▶ _Input_:
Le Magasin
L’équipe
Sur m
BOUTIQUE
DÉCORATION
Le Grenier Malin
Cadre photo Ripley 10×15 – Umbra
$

==

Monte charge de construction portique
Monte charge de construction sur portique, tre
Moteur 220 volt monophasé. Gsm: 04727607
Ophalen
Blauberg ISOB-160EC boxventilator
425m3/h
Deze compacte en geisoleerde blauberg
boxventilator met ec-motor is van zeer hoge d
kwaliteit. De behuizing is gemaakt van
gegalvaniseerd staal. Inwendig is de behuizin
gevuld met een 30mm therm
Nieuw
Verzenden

▶ _Problem details_: Look over the listing and return each line that holds "Monte".

▶ _Solution to this task_:
Monte charge de construction portique
Monte charge de construction sur portique, tre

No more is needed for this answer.